Costa-Gavras entra nel mondo del cinema accettando tutti gli stage, con Yves Allegret è diventato aiuto tuttofare, Con Claude Pinoteau è diventato primo assistente, con René Clair poteva trasmettere le sue indicazioni alla troupe. Su quei set incontra Simone Signoret e Yves Montand, un incontro fondamentale, interpreti del suo esordio, il poliziesco Compartiment tueurs (’65 Vagone letto per assassini): «Simone Signoret seguiva gli avvenimenti in Grecia, conosceva la storia della guerra civile e le problematiche del paese, mi ha invitato nella sua casa di campagna dove ho conosciuto Yves Montand, Chris Marker, Foucault e altri intellettuali. Parlavamo di politica con distacco e riflessione. Loro erano contro l’atomica ed è stato uno shock per loro quando l’Urss ha fabbricato la bomba.
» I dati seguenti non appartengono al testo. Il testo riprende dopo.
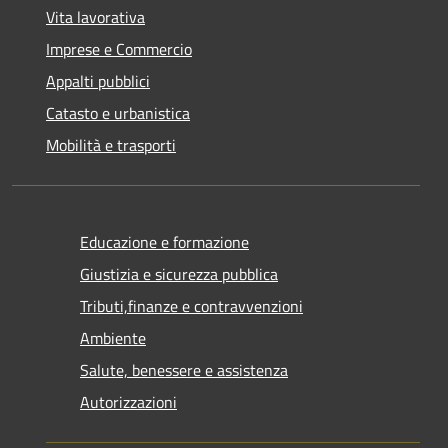
Vita lavorativa
Imprese e Commercio
Appalti pubblici
Catasto e urbanistica
Mobilità e trasporti
Educazione e formazione
Giustizia e sicurezza pubblica
Tributi,finanze e contravvenzioni
Ambiente
Salute, benessere e assistenza
Autorizzazioni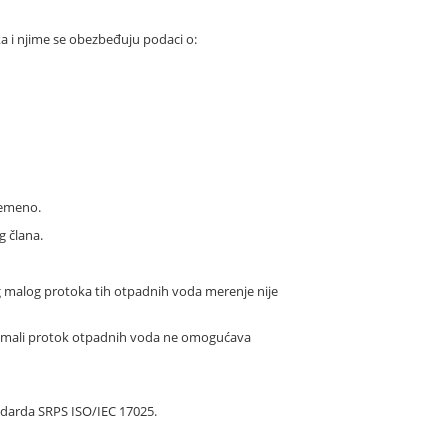
a i njime se obezbeđuju podaci o:
remeno.
g člana.
og malog protoka tih otpadnih voda merenje nije
de mali protok otpadnih voda ne omogućava
ndarda SRPS ISO/IEC 17025.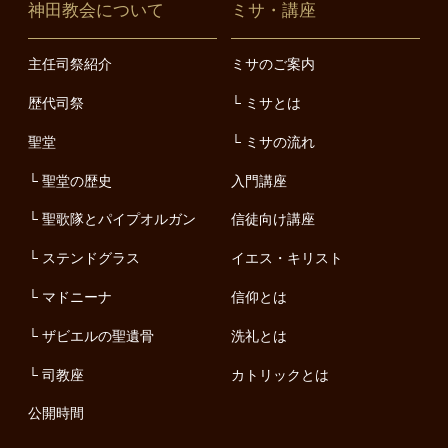
神田教会について
ミサ・講座
主任司祭紹介
ミサのご案内
歴代司祭
ミサとは
聖堂
ミサの流れ
聖堂の歴史
入門講座
聖歌隊とパイプオルガン
信徒向け講座
ステンドグラス
イエス・キリスト
マドニーナ
信仰とは
ザビエルの聖遺骨
洗礼とは
司教座
カトリックとは
公開時間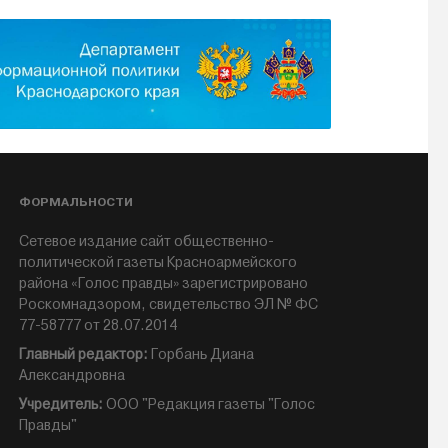
ФОРМАЛЬНОСТИ
Сетевое издание сайт общественно-
политической газеты Красноармейского
района «Голос правды» зарегистрировано
Роскомнадзором, свидетельство ЭЛ № ФС
77-58777 от 28.07.2014
Главный редактор:
Горбань Диана
Александровна
Учредитель:
ООО "Редакция газеты "Голос
Правды"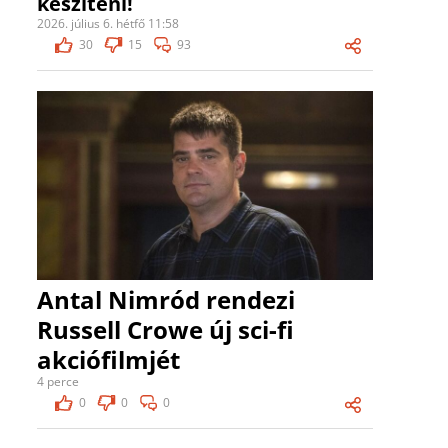
készíteni!
2026. július 6. hétfő 11:58
30
15
93
Antal Nimród rendezi
Russell Crowe új sci-fi
akciófilmjét
4 perce
0
0
0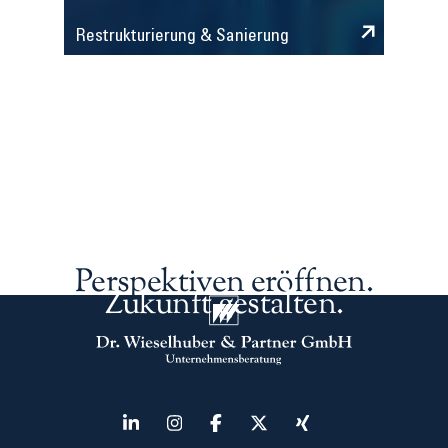
Restrukturierung & Sanierung
Perspektiven eröffnen.
Zukunft gestalten.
A quel punto hanno cominciato a prendere le distanze. Quanto a me ho imparato a prendere la politica senza fanatismo. Con Z l’orgia del potere volevo fare un film politico, sulla presa del potere dei colonnelli, ma nessuno voleva produrlo, né in Francia né in Italia finché abbiamo trovato l’opportunità di girare in Algeria grazie a un ministro che era un grande intellettuale e Jacques Perrin è diventato produttore e ancora oggi produce i film meno scontati del mercato».

I suoi film affrontano paesi e problematiche di ogni paese, la Cecoslovacchia della Confessione, l’Uruguay e i servizi segreti dell’Amerikano, il Cile di Missing, Israele di Hanna K, la Germania e l’Italia di Amen: «Il mio interesse è il potere, dice, e come il potere può essere positivo o negativo per gli uomini. Ogni film che ho fatto nasce da un evento che mi ha colpito. Non avrei potuto fare il Padrino come mi era stato proposto, non sono interessato alla mafia, Coppola lo ha fatto molto meglio. Se ho fatto un film è perché mi ha interessato una storia». In uno dei suoi film americani Costa-Gavras mette in scena anche il potere dei media (Mad City, ’97), un tema diventato sempre più pressante: «Credo che il fenomeno Marie Le Pen è stato coperto dai media perché ogni giorno è supportata nei suoi vari discorsi razzisti, è legittimata dalla stampa così la gente la vota, anche se ormai va a votare solo solo il 50%». Ha anche realizzato tanti film in America, anche se all’inizio non ci voleva andare, ma tutto è cominciato da Missing che vinse l’Oscar: «Poi ne ho fatti altri, ma non firmo niente se non a certe condizioni: il lavoro costante con lo sceneggiatore che deve essere un rapporto anche di amicizia, mentre negli Usa tu suggerisci l’idea e loro dopo un mese ti consegnano il copione già scritto, poi la postproduzione che va fatta in Francia, dopo che John Landis mi ha raccontato che durante il week end i produttori entravano in sala montaggio e intervenivano sulle scene. E poi metà del cast deve essere francese».

Rapporti di amicizia e di fraternità sono stati quelli con gli sceneggiatori Jorge Semprun e Franco Solinas: «L’unico modo di lavorare con Jorge Semprun era isolarlo in una casa di campagna e lavorare in continuazione. Franco l’ho incontrato nella sua casa di Fregene, con lui siamo andati in Cile, a Cuba, abbiamo raccolto informazioni su Allende, abbiamo conosciuto un agente della Cia che sosteneva di voler collaborare con il paese. Solinas aveva una visione straordinaria del mondo. Era membro del Pci, aveva un grande spessore umano».